I recently received two letters from my son’s nursery informing me, on two separate occasions, that he’s been “bitten” – but that he’s “fine”.
And he is fine, he really is. Despite a full set of teeth marks in the centre of his back, and the same on his left arm, which I’m told were received because he was squabbling with another child over a toy. Standard.
What is perhaps less standard is my three-year-old’s interpretation of what happened to him. When I asked him about it, his eyes grew wide and serious. “Yes,” he nodded. “He was trying to EAT me.”
Apparently, biting is on the rise – 27% of nursery workers say they have seen an increase in young children biting, according to a poll by Day Nurseries.
More than three in five of those questioned said they often have to deal with children biting in their nurseries – and they suggest too much time in front of screens, as well as pressures on mums and dads, could be why.
Now, while I suspect the child who bit my son – whose identity remains unknown, because nursery staff are understandably reluctant to ‘dob in the biter’ – probably wasn’t using my child as a mid-morning snack, one nursery chain has come up with a novel way to deal with typical toddler frustrations.
Tops Day Nurseries, a chain of 30 centres in the south of England, has introduced “biting boxes” to distract children, filled with chewable rubber toys and teethers.
“The children learn that, if they get the sudden desire to bite, they can select a teething toy or similar to bite on to release the urge,” operations director, Amy Alderson, explained. “Mother nature intended us to find biting a pleasurable activity, hence the popularity of chewing gum.”
Alderson said they don’t want to ignore the fact that children are biting, and they make sure the kids learn it’s not acceptable and it hurts others.
In my view, it’s a brilliant idea.
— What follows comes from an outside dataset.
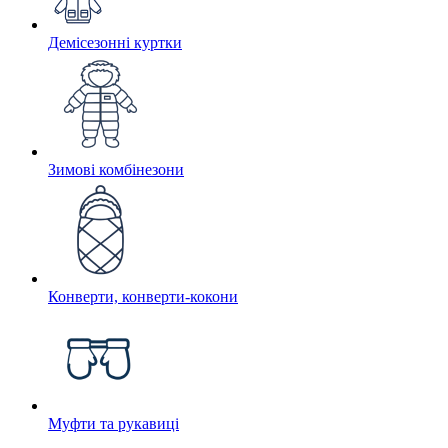
Демісезонні куртки
Зимові комбінезони
Конверти, конверти-кокони
Муфти та рукавиці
I clearly remember those feelings of frustration as a child. When I couldn’t do my homework, was having trouble with a friend at school, or simply when I felt chock-full of hormones, I used to bite down on the corner of my wooden desk to release some of that adrenaline. But of course, children need to learn that biting one another is not okay.
So what can we do it if our child bites – or, in my situation – someone bites them? Fiona Bland, from the National Day Nurseries Association, said it’s important to remember it can be a “normal part of development”. It may be a way of expressing anger, fear or frustration, she said, before the child has the vocabulary to express their emotions properly. Or, it could be a way to gain attention.
Some children may bite as a form of natural curiosity – simply to see what happens. And others may do it in stressful or anxious situations, to relieve those uncomfortable feelings.
Bland said it’s important to have clear strategies in place to minimise incidents of biting. Rather than excluding or punishing a child, find out why they did it – and what they’re trying to communicate.
Nursery workers, as well as parents, should gather as much information about the incident. It might be helpful, Bland suggested, to ask these four questions alongside a nursery worker to work out why it’s happening.
Does it tend to happen at specific times of the day e.g. lunch time?
Are they arguing over a precious object such as a favoured toy?
Is the child seeking some oral stimulation?
Is the child unable to verbalise their feelings?